How Far Can Canopy Growth (TSE:WEED) Really Fall?

It’s been a rough year for high-growth cannabis stock Canopy Growth (TSX:WEED). The company’s stock price has lost more than half of its value since January highs and a lot of investors are currently deep in the red.

With new management and extensive plans in place for growth the real question is, when does the bleeding stop? At what point is Canopy Growth going to reverse this slide?

The road to profitability with Canopy Growth (TSE:WEED)

Canopy Growth, along with Constellation Brands help are trying to diversify and develop a portfolio of higher margin products to drive revenue. These are expected to include drinks, edibles, vape products, oils, skin creams and more.

The issue with this rapid expansion is often excessive expenditures and debt. Both institutional and retail investors are getting frustrated with Canopy’s inability to deliver. Over the last 4 quarters, Canopy has missed on bottom line expectations every time. Its most recent quarter was by far the worst, with the company posting a loss of $3.70 a share when earnings of $0.37 were expected. The company lost a whopping $1.28 billion in Q1, the largest loss ever recorded for a cannabis company in a single quarter.

The company is seeing extensive revenue growth. In fact, quarterly revenue growth sits at an astonishing 249%. However, at what point is Canopy expected to turn the corner and start generating profits? The markets have been punishing Canopy for its lack of forward progress in anything but revenue generation, and I would expect this to continue in the future.

Vaping bans could hamper higher margin sales

Public enemy number one in the vaping industry right now seems to be vaping oils infused with THC. Now, you could argue that the products that are making people sick (and even killing people) are black market products, but that doesn’t change the fact the United States government is coming down hard and fast on the industry.

The illness and the moves to ban flavored e-cigarettes damages the reputation of such products and the companies that produce them, and in the end could have a detrimental affect on the cannabis industry.

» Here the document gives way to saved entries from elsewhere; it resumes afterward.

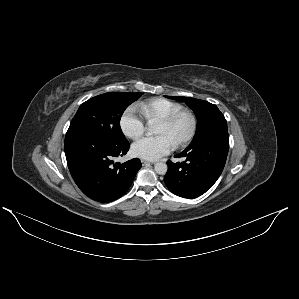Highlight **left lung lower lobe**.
Listing matches in <instances>:
<instances>
[{"label": "left lung lower lobe", "instance_id": "obj_1", "mask_svg": "<svg viewBox=\"0 0 299 299\" xmlns=\"http://www.w3.org/2000/svg\"><path fill=\"white\" fill-rule=\"evenodd\" d=\"M228 150V133L214 134L188 146L175 156L184 158L183 162H167L168 171L164 177L167 188L184 198L202 195L221 175Z\"/></svg>", "mask_w": 299, "mask_h": 299}]
</instances>
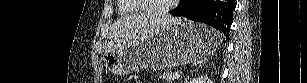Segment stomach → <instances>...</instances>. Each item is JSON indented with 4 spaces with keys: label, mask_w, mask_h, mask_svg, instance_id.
Returning <instances> with one entry per match:
<instances>
[{
    "label": "stomach",
    "mask_w": 307,
    "mask_h": 83,
    "mask_svg": "<svg viewBox=\"0 0 307 83\" xmlns=\"http://www.w3.org/2000/svg\"><path fill=\"white\" fill-rule=\"evenodd\" d=\"M220 42L214 29L181 20L136 43L106 52L103 60L115 75H128L144 68L163 70L201 59L214 52Z\"/></svg>",
    "instance_id": "obj_1"
}]
</instances>
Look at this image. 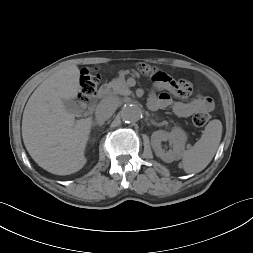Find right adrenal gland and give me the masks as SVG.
<instances>
[{"instance_id":"1","label":"right adrenal gland","mask_w":253,"mask_h":253,"mask_svg":"<svg viewBox=\"0 0 253 253\" xmlns=\"http://www.w3.org/2000/svg\"><path fill=\"white\" fill-rule=\"evenodd\" d=\"M103 124H104V122H100V121H97V122H95L94 124H93V126H96V125H98V126H103Z\"/></svg>"}]
</instances>
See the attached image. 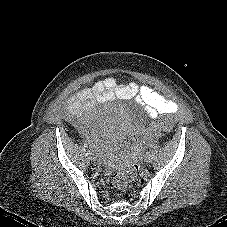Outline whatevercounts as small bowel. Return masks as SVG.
I'll use <instances>...</instances> for the list:
<instances>
[{
	"instance_id": "obj_1",
	"label": "small bowel",
	"mask_w": 227,
	"mask_h": 227,
	"mask_svg": "<svg viewBox=\"0 0 227 227\" xmlns=\"http://www.w3.org/2000/svg\"><path fill=\"white\" fill-rule=\"evenodd\" d=\"M113 97L137 99L147 108L153 118L164 114H175L179 110L175 100L163 98L149 86H139L136 83L122 85L113 77H106L96 81L90 87L80 89L69 98L65 104V110L69 117L76 119L78 127L85 133V113L97 102ZM88 141L91 148L98 153L115 147L114 142L107 137H91Z\"/></svg>"
}]
</instances>
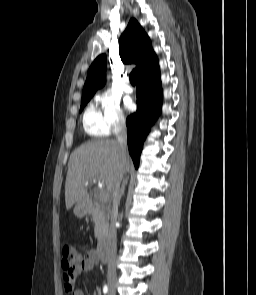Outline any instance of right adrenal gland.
Returning a JSON list of instances; mask_svg holds the SVG:
<instances>
[{
	"instance_id": "1",
	"label": "right adrenal gland",
	"mask_w": 256,
	"mask_h": 295,
	"mask_svg": "<svg viewBox=\"0 0 256 295\" xmlns=\"http://www.w3.org/2000/svg\"><path fill=\"white\" fill-rule=\"evenodd\" d=\"M127 184H128V177L125 178L122 182L121 191H120V200H121L122 196L125 194V188H126Z\"/></svg>"
}]
</instances>
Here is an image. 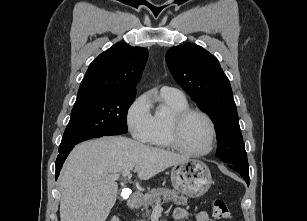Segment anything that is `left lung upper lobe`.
<instances>
[{
    "instance_id": "5c2ea615",
    "label": "left lung upper lobe",
    "mask_w": 307,
    "mask_h": 221,
    "mask_svg": "<svg viewBox=\"0 0 307 221\" xmlns=\"http://www.w3.org/2000/svg\"><path fill=\"white\" fill-rule=\"evenodd\" d=\"M166 62L176 82L214 121L217 157L248 170L232 89L218 60L204 48L186 43L170 48Z\"/></svg>"
}]
</instances>
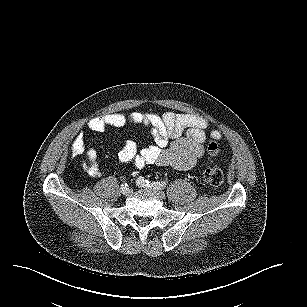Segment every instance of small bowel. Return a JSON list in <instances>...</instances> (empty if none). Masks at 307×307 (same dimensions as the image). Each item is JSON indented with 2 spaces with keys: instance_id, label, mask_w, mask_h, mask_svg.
Segmentation results:
<instances>
[{
  "instance_id": "c3829d8e",
  "label": "small bowel",
  "mask_w": 307,
  "mask_h": 307,
  "mask_svg": "<svg viewBox=\"0 0 307 307\" xmlns=\"http://www.w3.org/2000/svg\"><path fill=\"white\" fill-rule=\"evenodd\" d=\"M127 124H141L148 127L154 143L139 150L134 141H126L118 153V161L122 165L132 164L136 170L150 164L190 170L205 154L204 145L209 123L204 117L196 114H177L171 111L161 115L115 113L94 117L88 121L87 127L94 132H103L108 128H123ZM210 137L220 139L221 132L213 130ZM71 152L73 156L85 155L81 165L89 176L98 177L103 174L97 162L96 151L85 147L83 133H78L74 138Z\"/></svg>"
}]
</instances>
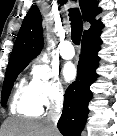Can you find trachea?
<instances>
[{
	"instance_id": "obj_1",
	"label": "trachea",
	"mask_w": 117,
	"mask_h": 136,
	"mask_svg": "<svg viewBox=\"0 0 117 136\" xmlns=\"http://www.w3.org/2000/svg\"><path fill=\"white\" fill-rule=\"evenodd\" d=\"M69 16L71 21V38L74 44L79 45L82 36V18L77 9H69Z\"/></svg>"
}]
</instances>
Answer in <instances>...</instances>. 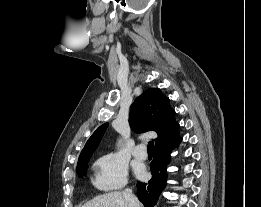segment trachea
Returning a JSON list of instances; mask_svg holds the SVG:
<instances>
[{
	"label": "trachea",
	"mask_w": 261,
	"mask_h": 207,
	"mask_svg": "<svg viewBox=\"0 0 261 207\" xmlns=\"http://www.w3.org/2000/svg\"><path fill=\"white\" fill-rule=\"evenodd\" d=\"M147 149H148V152H151V153L153 152V150H154V143H153V141H150L148 143Z\"/></svg>",
	"instance_id": "trachea-1"
}]
</instances>
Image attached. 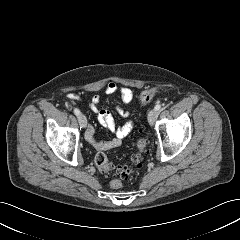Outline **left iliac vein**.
<instances>
[{"label": "left iliac vein", "mask_w": 240, "mask_h": 240, "mask_svg": "<svg viewBox=\"0 0 240 240\" xmlns=\"http://www.w3.org/2000/svg\"><path fill=\"white\" fill-rule=\"evenodd\" d=\"M159 111L152 109L148 113V122L150 125H153L158 117Z\"/></svg>", "instance_id": "1"}]
</instances>
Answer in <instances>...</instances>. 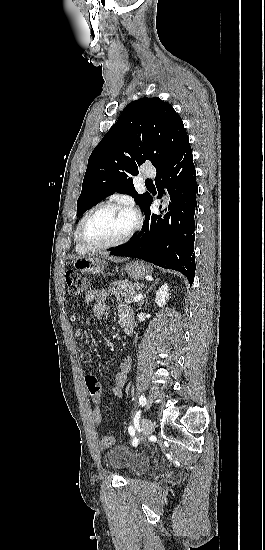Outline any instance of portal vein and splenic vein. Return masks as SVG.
<instances>
[{"label": "portal vein and splenic vein", "instance_id": "18ae733b", "mask_svg": "<svg viewBox=\"0 0 265 550\" xmlns=\"http://www.w3.org/2000/svg\"><path fill=\"white\" fill-rule=\"evenodd\" d=\"M142 297H143L142 294H138V295H136V296L133 298V301H134V302H138V301H140V300L142 299Z\"/></svg>", "mask_w": 265, "mask_h": 550}]
</instances>
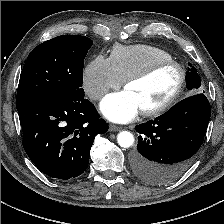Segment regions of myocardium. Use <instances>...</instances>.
Here are the masks:
<instances>
[{
    "mask_svg": "<svg viewBox=\"0 0 224 224\" xmlns=\"http://www.w3.org/2000/svg\"><path fill=\"white\" fill-rule=\"evenodd\" d=\"M167 67H174L175 69H177L179 73L178 83L173 93L169 96V98L166 101H164L163 103H161L160 105L156 107L141 111L142 115L146 117H153V116L160 115L166 112L167 110H169L172 106L176 104V102L179 100L184 90V87L187 81V71L185 67L175 60L157 61L151 64L150 66H148L147 68H145L144 70L129 76L124 81V88L126 89L128 85L146 80L152 75H154L156 72H158L159 70L167 68Z\"/></svg>",
    "mask_w": 224,
    "mask_h": 224,
    "instance_id": "myocardium-1",
    "label": "myocardium"
}]
</instances>
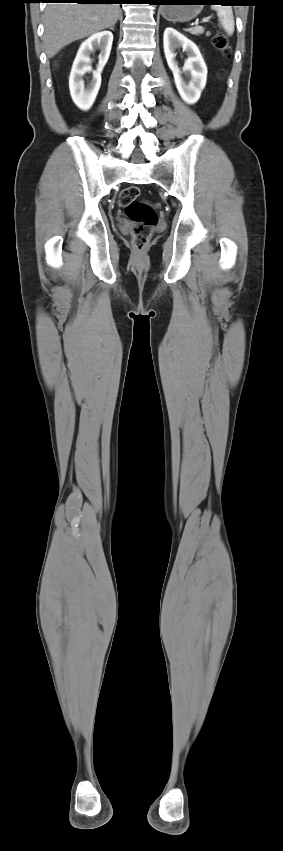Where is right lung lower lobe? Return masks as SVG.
Masks as SVG:
<instances>
[{"label":"right lung lower lobe","instance_id":"right-lung-lower-lobe-1","mask_svg":"<svg viewBox=\"0 0 283 851\" xmlns=\"http://www.w3.org/2000/svg\"><path fill=\"white\" fill-rule=\"evenodd\" d=\"M128 0H44L43 2L47 3H56V2H71V3H84V4H122L126 3Z\"/></svg>","mask_w":283,"mask_h":851}]
</instances>
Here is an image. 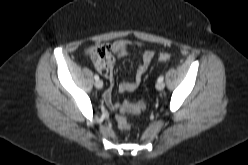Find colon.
Segmentation results:
<instances>
[{
	"instance_id": "5ec220e1",
	"label": "colon",
	"mask_w": 248,
	"mask_h": 165,
	"mask_svg": "<svg viewBox=\"0 0 248 165\" xmlns=\"http://www.w3.org/2000/svg\"><path fill=\"white\" fill-rule=\"evenodd\" d=\"M87 55L93 61L95 68L100 72H106L112 67L113 55L112 48L108 43H98L88 48ZM159 61L165 62L170 59L169 53H161L158 57ZM112 106L117 109L116 115L117 125L121 130L127 131L130 129V123L127 120L126 113H140L147 107L146 103L141 101L136 104L123 102L122 104L112 103Z\"/></svg>"
}]
</instances>
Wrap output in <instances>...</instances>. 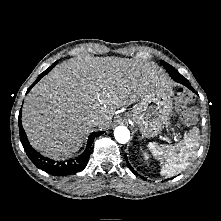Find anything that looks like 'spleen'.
<instances>
[{"instance_id": "1", "label": "spleen", "mask_w": 221, "mask_h": 221, "mask_svg": "<svg viewBox=\"0 0 221 221\" xmlns=\"http://www.w3.org/2000/svg\"><path fill=\"white\" fill-rule=\"evenodd\" d=\"M198 135V129L194 128L176 145L164 146L155 142L148 144L153 156L163 164L160 172L162 176L171 177L186 169L199 147Z\"/></svg>"}]
</instances>
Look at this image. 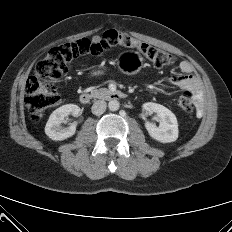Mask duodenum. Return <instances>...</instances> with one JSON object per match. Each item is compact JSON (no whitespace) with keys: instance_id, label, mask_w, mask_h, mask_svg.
<instances>
[{"instance_id":"410a0bca","label":"duodenum","mask_w":232,"mask_h":232,"mask_svg":"<svg viewBox=\"0 0 232 232\" xmlns=\"http://www.w3.org/2000/svg\"><path fill=\"white\" fill-rule=\"evenodd\" d=\"M125 96V94L121 91H106V92H100V93H94V92H84L80 95V102L82 104H88L92 99L95 97H101L108 100H119L122 99Z\"/></svg>"}]
</instances>
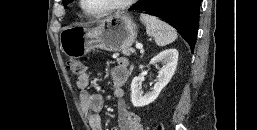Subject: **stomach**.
<instances>
[{"label": "stomach", "instance_id": "1", "mask_svg": "<svg viewBox=\"0 0 257 130\" xmlns=\"http://www.w3.org/2000/svg\"><path fill=\"white\" fill-rule=\"evenodd\" d=\"M138 27L127 14H116L102 20L96 27L82 25L62 29L60 49L71 58H80L91 50L119 51L128 49L137 38Z\"/></svg>", "mask_w": 257, "mask_h": 130}]
</instances>
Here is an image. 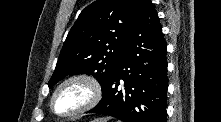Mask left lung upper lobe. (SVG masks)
<instances>
[{
	"label": "left lung upper lobe",
	"mask_w": 221,
	"mask_h": 122,
	"mask_svg": "<svg viewBox=\"0 0 221 122\" xmlns=\"http://www.w3.org/2000/svg\"><path fill=\"white\" fill-rule=\"evenodd\" d=\"M141 0H97L68 33L49 88L66 76L93 75L106 90L136 20Z\"/></svg>",
	"instance_id": "obj_1"
}]
</instances>
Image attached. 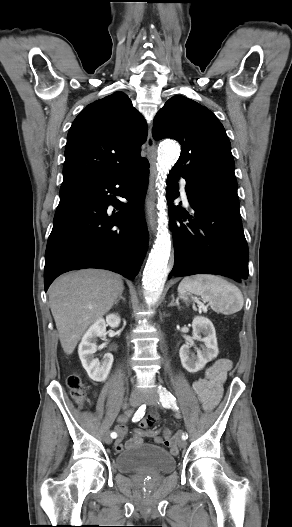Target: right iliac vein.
I'll return each instance as SVG.
<instances>
[{
	"label": "right iliac vein",
	"instance_id": "1",
	"mask_svg": "<svg viewBox=\"0 0 292 527\" xmlns=\"http://www.w3.org/2000/svg\"><path fill=\"white\" fill-rule=\"evenodd\" d=\"M140 402H141V395L138 392L132 393L131 396H130V399H129L130 405L132 407H137V406H139ZM105 442L107 444H111L112 443V438L108 434L105 437Z\"/></svg>",
	"mask_w": 292,
	"mask_h": 527
}]
</instances>
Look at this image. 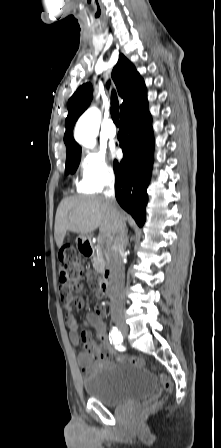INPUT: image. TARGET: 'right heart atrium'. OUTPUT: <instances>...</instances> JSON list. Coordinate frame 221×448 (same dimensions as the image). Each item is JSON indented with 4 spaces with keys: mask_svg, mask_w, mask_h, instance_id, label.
I'll return each mask as SVG.
<instances>
[{
    "mask_svg": "<svg viewBox=\"0 0 221 448\" xmlns=\"http://www.w3.org/2000/svg\"><path fill=\"white\" fill-rule=\"evenodd\" d=\"M80 170L78 187L83 192L99 191L115 179L114 168L102 152H85L80 160Z\"/></svg>",
    "mask_w": 221,
    "mask_h": 448,
    "instance_id": "right-heart-atrium-1",
    "label": "right heart atrium"
}]
</instances>
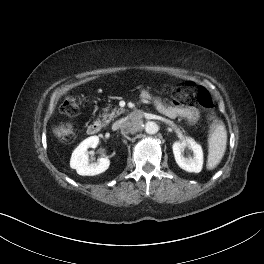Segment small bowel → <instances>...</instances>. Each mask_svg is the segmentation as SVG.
<instances>
[{
    "instance_id": "obj_1",
    "label": "small bowel",
    "mask_w": 264,
    "mask_h": 264,
    "mask_svg": "<svg viewBox=\"0 0 264 264\" xmlns=\"http://www.w3.org/2000/svg\"><path fill=\"white\" fill-rule=\"evenodd\" d=\"M143 99L153 100L158 110L169 117H182L189 122H196L200 118V112L193 106H183L178 103H166L159 98H154L147 91L141 93Z\"/></svg>"
}]
</instances>
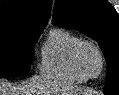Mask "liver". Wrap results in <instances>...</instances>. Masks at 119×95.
Here are the masks:
<instances>
[{
    "mask_svg": "<svg viewBox=\"0 0 119 95\" xmlns=\"http://www.w3.org/2000/svg\"><path fill=\"white\" fill-rule=\"evenodd\" d=\"M76 88L66 83L50 84L44 77H34L30 81L13 84L0 79V95H41L42 92L52 95H70Z\"/></svg>",
    "mask_w": 119,
    "mask_h": 95,
    "instance_id": "obj_1",
    "label": "liver"
}]
</instances>
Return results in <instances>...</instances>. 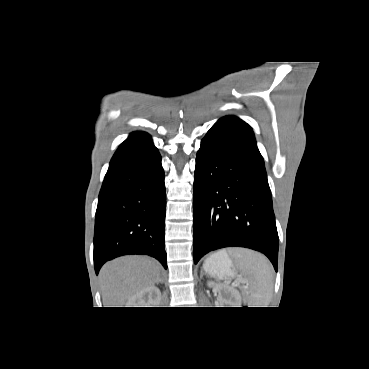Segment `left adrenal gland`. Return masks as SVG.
I'll return each instance as SVG.
<instances>
[{"label":"left adrenal gland","mask_w":369,"mask_h":369,"mask_svg":"<svg viewBox=\"0 0 369 369\" xmlns=\"http://www.w3.org/2000/svg\"><path fill=\"white\" fill-rule=\"evenodd\" d=\"M203 275H204V272H203V270H201V275H200L201 278L203 277Z\"/></svg>","instance_id":"left-adrenal-gland-1"}]
</instances>
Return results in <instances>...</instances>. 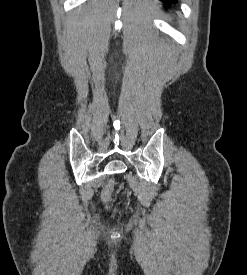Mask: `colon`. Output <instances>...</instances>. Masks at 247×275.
<instances>
[{
	"label": "colon",
	"mask_w": 247,
	"mask_h": 275,
	"mask_svg": "<svg viewBox=\"0 0 247 275\" xmlns=\"http://www.w3.org/2000/svg\"><path fill=\"white\" fill-rule=\"evenodd\" d=\"M113 188H114V181L111 179L108 181L102 193L103 200L108 204H111V194H112Z\"/></svg>",
	"instance_id": "obj_1"
}]
</instances>
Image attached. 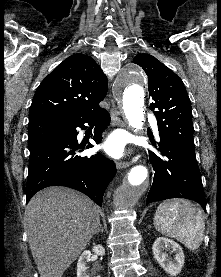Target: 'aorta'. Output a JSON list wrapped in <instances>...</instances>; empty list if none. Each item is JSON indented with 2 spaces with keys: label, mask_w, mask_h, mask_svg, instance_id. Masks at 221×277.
Returning <instances> with one entry per match:
<instances>
[{
  "label": "aorta",
  "mask_w": 221,
  "mask_h": 277,
  "mask_svg": "<svg viewBox=\"0 0 221 277\" xmlns=\"http://www.w3.org/2000/svg\"><path fill=\"white\" fill-rule=\"evenodd\" d=\"M144 84L145 74L137 65L123 67L116 83V93L122 100L125 117L135 131L143 129L144 124ZM148 186V169L144 165L134 166L115 191V208L120 211L133 208Z\"/></svg>",
  "instance_id": "aorta-1"
}]
</instances>
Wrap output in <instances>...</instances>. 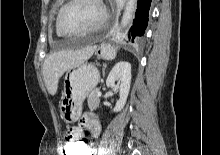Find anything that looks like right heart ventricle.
<instances>
[{
    "mask_svg": "<svg viewBox=\"0 0 220 155\" xmlns=\"http://www.w3.org/2000/svg\"><path fill=\"white\" fill-rule=\"evenodd\" d=\"M56 33H57L58 35H62V34H60V33L57 31V29H56Z\"/></svg>",
    "mask_w": 220,
    "mask_h": 155,
    "instance_id": "e07e8e85",
    "label": "right heart ventricle"
}]
</instances>
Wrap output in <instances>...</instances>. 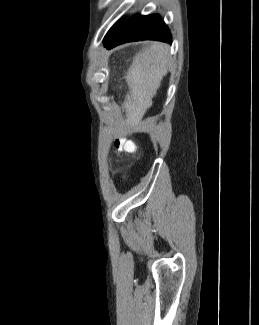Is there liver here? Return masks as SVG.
Masks as SVG:
<instances>
[{
    "label": "liver",
    "mask_w": 259,
    "mask_h": 325,
    "mask_svg": "<svg viewBox=\"0 0 259 325\" xmlns=\"http://www.w3.org/2000/svg\"><path fill=\"white\" fill-rule=\"evenodd\" d=\"M168 46L152 43L137 53L126 74L129 87L123 106L127 122L137 125L152 106V99L167 74Z\"/></svg>",
    "instance_id": "liver-1"
}]
</instances>
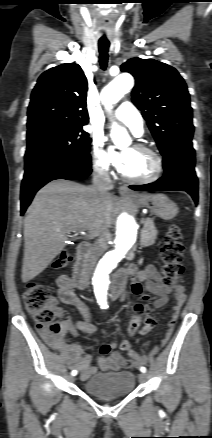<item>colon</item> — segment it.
Listing matches in <instances>:
<instances>
[{
  "mask_svg": "<svg viewBox=\"0 0 212 438\" xmlns=\"http://www.w3.org/2000/svg\"><path fill=\"white\" fill-rule=\"evenodd\" d=\"M184 246L180 228L172 224L169 226L161 250L160 259L162 262L161 271L166 283H178L182 280L184 267L182 264ZM71 255L62 251L53 261L52 268L60 270L71 262ZM23 299L27 311L33 317L39 327H47L56 336L64 332L63 326L55 322L54 298L49 286L39 283H30L24 293ZM149 314L146 303H137L133 308L128 322V333L134 335L140 324Z\"/></svg>",
  "mask_w": 212,
  "mask_h": 438,
  "instance_id": "5ec220e1",
  "label": "colon"
}]
</instances>
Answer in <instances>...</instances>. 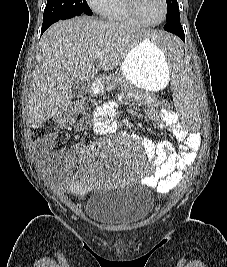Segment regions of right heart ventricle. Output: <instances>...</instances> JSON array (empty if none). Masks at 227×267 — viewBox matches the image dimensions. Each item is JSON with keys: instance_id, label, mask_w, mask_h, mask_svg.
<instances>
[{"instance_id": "right-heart-ventricle-1", "label": "right heart ventricle", "mask_w": 227, "mask_h": 267, "mask_svg": "<svg viewBox=\"0 0 227 267\" xmlns=\"http://www.w3.org/2000/svg\"><path fill=\"white\" fill-rule=\"evenodd\" d=\"M103 18L132 25H142L130 12L127 0H105L104 3L96 10Z\"/></svg>"}]
</instances>
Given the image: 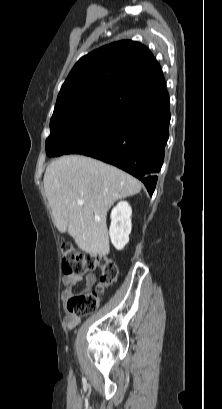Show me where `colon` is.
I'll use <instances>...</instances> for the list:
<instances>
[{"label": "colon", "mask_w": 222, "mask_h": 409, "mask_svg": "<svg viewBox=\"0 0 222 409\" xmlns=\"http://www.w3.org/2000/svg\"><path fill=\"white\" fill-rule=\"evenodd\" d=\"M61 256L62 271L65 274H84L101 269L100 280L94 290L82 291L67 301L69 314L77 317L88 315L98 308L102 293L117 281V265L112 259L102 255L81 254L66 241L61 243Z\"/></svg>", "instance_id": "5ec220e1"}]
</instances>
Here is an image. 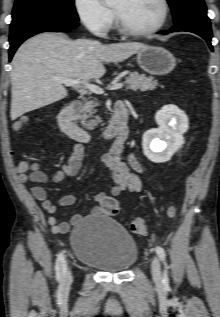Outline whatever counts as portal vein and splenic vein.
I'll return each mask as SVG.
<instances>
[{
	"mask_svg": "<svg viewBox=\"0 0 220 317\" xmlns=\"http://www.w3.org/2000/svg\"><path fill=\"white\" fill-rule=\"evenodd\" d=\"M52 78H53V80L58 81L67 87H76V86L84 85L87 89H89L93 93H96V94H103L104 93V90L101 87H99L95 84L85 83L79 79L61 78V77H57V76H53ZM122 87H123V84L118 83V84L111 86L109 89L110 90H118V89H121Z\"/></svg>",
	"mask_w": 220,
	"mask_h": 317,
	"instance_id": "portal-vein-and-splenic-vein-1",
	"label": "portal vein and splenic vein"
}]
</instances>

The road could be long, but there is potential at current price points

Canopy falling off a cliff in 2019 has presented potential investors with a fairly nice entry point if they are interested in the cannabis industry. Buying into Canopy Growth at its peaks in the high $60’s was essentially capital suicide, but at the $30 price level Canopy is more than likely going to start getting some looks again.

Market uncertainty hasn’t helped, as the TSX has taken a thumping over the last couple weeks. If there is one thing most investors don’t have time for in harsh market conditions, its high profile growth stocks that have yet to show profitability.

Canopy Growth is the best performing stock on the TSX over the last three years, and has built a solid portfolio of assets to succeed. The difficulty lies within management spending wisely and starting to produce better than expected results. 

Revenue growth right now, especially when compared year over year is a little misleading, as cannabis wasn’t legal until October 2018. Once we get into a full year of cannabis legalization, we will start to get a better picture of how fast these companies are truly growing revenue.

 

2 thoughts on “How Far Can Canopy Growth (TSE:WEED) Really Fall?”

  1. Hey Tom. Until these companies start posting legalization year over year growth, we’re really not going to get a clear picture of how they are growing.

    Consistent earnings misses, massive reduced guidances from HEXO, manipulation from Canntrust. The industry can’t seem to buy a break.

    These companies aren’t exactly young anymore, and most all of them aren’t even close to profitability. At $25 a share, Canopy is still trading at over 30 times sales and 32 times earnings. The company is also buried in debt, with a debt to equity ratio of nearly 40. Compare this to a high profile growth stock like Shopify, who is trading at 30 times sales, and has a D/E of 3.94.

    In my opinion, these companies have taken advantage of the fact they are reporting year over year revenue growth and comparing it to quarters where cannabis wasn’t even legal.